*Source information*:
━━━━━━━━━━━━━━━━

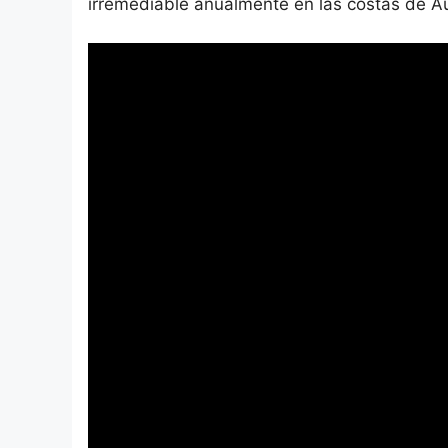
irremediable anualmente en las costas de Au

━━━━━━━━━━━━━━━━

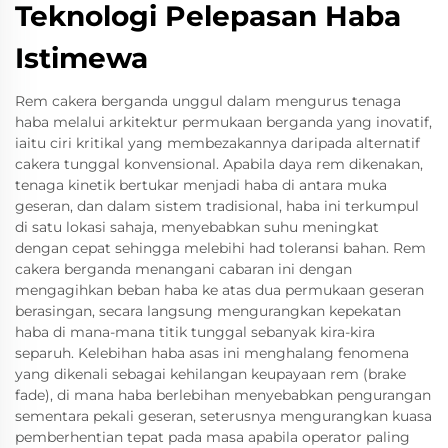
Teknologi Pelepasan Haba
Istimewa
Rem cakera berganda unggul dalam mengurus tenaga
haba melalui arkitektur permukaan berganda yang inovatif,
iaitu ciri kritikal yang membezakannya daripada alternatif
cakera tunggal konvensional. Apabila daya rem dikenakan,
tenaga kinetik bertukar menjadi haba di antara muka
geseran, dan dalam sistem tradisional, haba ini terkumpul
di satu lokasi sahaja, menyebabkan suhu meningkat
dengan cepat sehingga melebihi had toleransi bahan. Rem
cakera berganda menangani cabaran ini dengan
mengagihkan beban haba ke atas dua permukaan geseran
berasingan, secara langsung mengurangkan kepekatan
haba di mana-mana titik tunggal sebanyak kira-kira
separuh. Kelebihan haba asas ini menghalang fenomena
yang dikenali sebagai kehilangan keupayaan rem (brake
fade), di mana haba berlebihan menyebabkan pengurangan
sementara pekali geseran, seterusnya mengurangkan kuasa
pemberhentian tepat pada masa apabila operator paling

━━━━━━━━━━━━━━━━

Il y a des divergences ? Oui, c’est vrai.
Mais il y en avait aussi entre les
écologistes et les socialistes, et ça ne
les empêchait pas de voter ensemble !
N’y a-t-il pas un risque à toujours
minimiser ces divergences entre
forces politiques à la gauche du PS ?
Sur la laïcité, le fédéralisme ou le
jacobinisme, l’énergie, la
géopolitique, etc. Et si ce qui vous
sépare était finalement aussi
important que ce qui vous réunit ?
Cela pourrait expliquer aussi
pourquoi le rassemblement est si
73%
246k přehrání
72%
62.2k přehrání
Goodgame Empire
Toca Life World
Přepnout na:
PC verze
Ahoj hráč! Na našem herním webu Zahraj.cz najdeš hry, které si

━━━━━━━━━━━━━━━━

*Task details*:
Keeping every character as it is, restate the lines above that run from the line with "sépare était finalement aussi" through the line with "Ahoj hráč! Na", both included, and nothing else.

*Your response*:
sépare était finalement aussi
important que ce qui vous réunit ?
Cela pourrait expliquer aussi
pourquoi le rassemblement est si
73%
246k přehrání
72%
62.2k přehrání
Goodgame Empire
Toca Life World
Přepnout na:
PC verze
Ahoj hráč! Na našem herním webu Zahraj.cz najdeš hry, které si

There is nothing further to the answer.